The writer survives on diversity, too. If you do one thing really well — “I write snarky articles about Doctor Who!” — then good for you. Your blog appreciates it. But that way is not the way of the pro-writer’s life. You best be ready to write all kinds of shit you didn’t expect to write. Thou shalt not earn a steady living as a single-serving uni-tasker. I’ve written: pen-and-paper roleplaying games, video games, articles about video games, essays, transmedia projects, short stories, novels, films, ad and marketing copy, brochures, fantasy, sci-fi, horror, crime, and so on, and so forth. You need diversity in projects as well as diversity in clients. You will learn that, starting out, the word “YES” is more your friend than “NO.” That changes over time as you become more established, but early on, the word “no” might as well be, “no, I don’t want to eat this week, starvation is awesome.”

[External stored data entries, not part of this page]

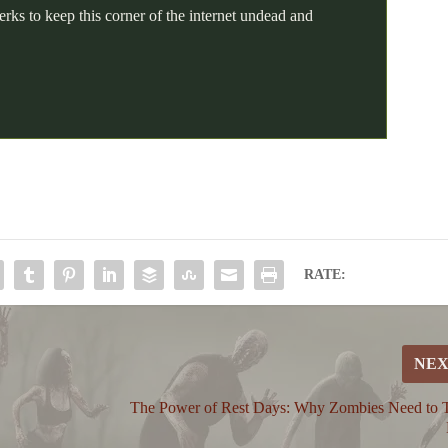
erks to keep this corner of the internet undead and
RATE:
NE
The Power of Rest Days: Why Zombies Need to 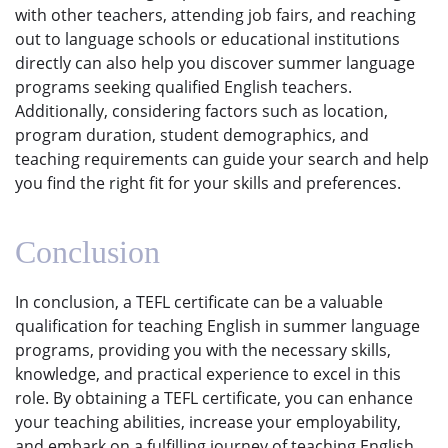
with other teachers, attending job fairs, and reaching
out to language schools or educational institutions
directly can also help you discover summer language
programs seeking qualified English teachers.
Additionally, considering factors such as location,
program duration, student demographics, and
teaching requirements can guide your search and help
you find the right fit for your skills and preferences.
Conclusion
In conclusion, a TEFL certificate can be a valuable
qualification for teaching English in summer language
programs, providing you with the necessary skills,
knowledge, and practical experience to excel in this
role. By obtaining a TEFL certificate, you can enhance
your teaching abilities, increase your employability,
and embark on a fulfilling journey of teaching English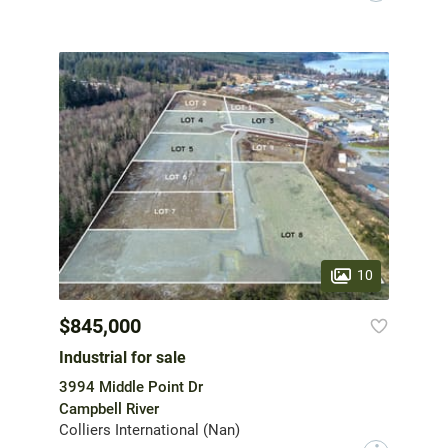
10
$845,000
Industrial for sale
3994 Middle Point Dr
Campbell River
Colliers International (Nan)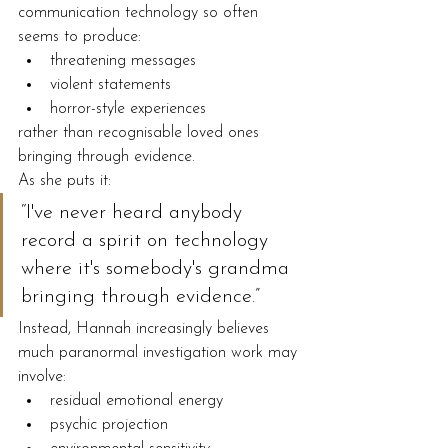
communication technology so often 
seems to produce:
threatening messages
violent statements
horror-style experiences
rather than recognisable loved ones 
bringing through evidence.
As she puts it:
“I've never heard anybody 
record a spirit on technology 
where it's somebody's grandma 
bringing through evidence.”
Instead, Hannah increasingly believes 
much paranormal investigation work may 
involve:
residual emotional energy
psychic projection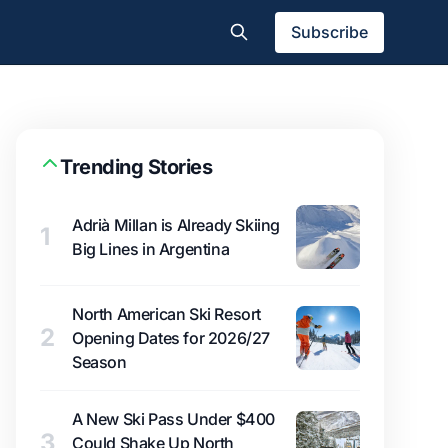
Subscribe
Trending Stories
Adrià Millan is Already Skiing
1
Big Lines in Argentina
North American Ski Resort
2
Opening Dates for 2026/27
Season
A New Ski Pass Under $400
3
Could Shake Up North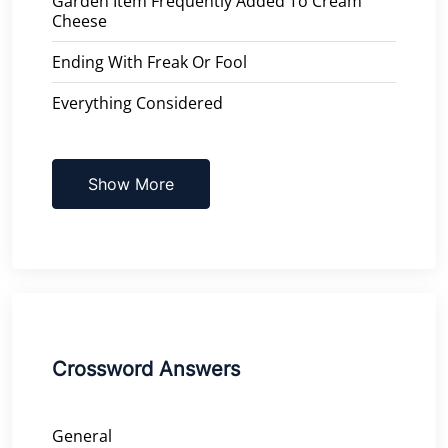
Garden Item Frequently Added To Cream
Cheese
Ending With Freak Or Fool
Everything Considered
Show More
Crossword Answers
General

Linking Writing And Commerce Makes Your Butthole Itch

Writing is the act of putting words on paper. Professional writing is the act of beating oneself about the head and neck with a tire iron putting words on paper for money. That last part is key: “for money.” Some writers, you bring up money and business in terms of being a writer, they twitch and spasm and make faces like you just jizzed in their milkshake. Pssh. Amateurs. These folks are the not-yet-ready-for-prime-time writers. You wanna go “pro,” you have to embrace what “pro” means — which is to say, this is your livelihood. Going pro means doing all kinds of things that go against that idea that writing is this lordly, artsy profession. It means attending to deadlines. It means reading and understanding contracts. It means pushing past the pain and learning how to create a spreadsheet that shows income, expenses, writing schedules, liters of Bourbon consumed, tears shed. It means knowing how to create and send invoices. There’s a whole seedy sub-layer to being a pro-writer that, for some reason, writers don’t want to deal with. Fuck that. That’s like owning a toilet and not knowing how to unclog it. Elves don’t come and handle it, for Chrissakes. This is your job. Keyword: job. Oh, and for the record, if you’re one of those fuck-hats who sneers whenever anyone puts “art” and “money” in the same sentence, do me a favor: take off your shoe, and smack yourself in the crotch again and again like you’re trying to kill a centipede.

You Love Stability, Loathe Disorder

You know how some people make, like, $50,000 a year? And then next year, they make that again? And the year after, they make, I dunno, $52,000 a year? And that’s their life? And you know how these people get things like health care, vacations, 40-hour-work-weeks, and the respect of their families? Wad all those things up in a ball and feed them to a goat. Those are gone. Done. Kaput. Stability and certainty is not the life of the writer. Even a writer who writes full-time and gets all those benefits is more likely on the chopping block because writers are seen as expendable. (Never mind the fact that we write the world into existence. It’s like nobody appreciates gods anymore.) Still, for the most part, pro-writers are freelance, or hop from job to job. As such, your yearly income? Not steady. Health care? Pay for it yourself or be lucky enough to have a spouse who brings that home. Vacations? I just laughed so hard I threw up. Hell, you don’t even get paid immediately for a job. Sure, you wrote “NET 30” on your invoice. You might as well have written on there, “And please deliver my check duct-taped to a pink pony.” That money’s still going to take six months to wind its way through the proper channels to get to you. If there was an ad in the paper advertising a freelance writer’s job, it would read, “WRITING WORK AVAILABLE. MUST LOVE CHAOS AND BUDGETS. ALSO: LIQUOR AND SHAME.”

Check Yourself ‘Fore You Wreck Yourself

Pro-writing is not a gig for those with weak constitutions, frail bladders, or creative integrity. Think very seriously before stepping into that arena, because you walk into that battle largely unarmed and unarmored. You’ve got to measure up. You’ve got to ask yourself the hard questions. I’m not saying it’s not satisfying; it is. But you may not be ready for that kind of life. Not yet, at least.

After all, Here There Be Space Dragons.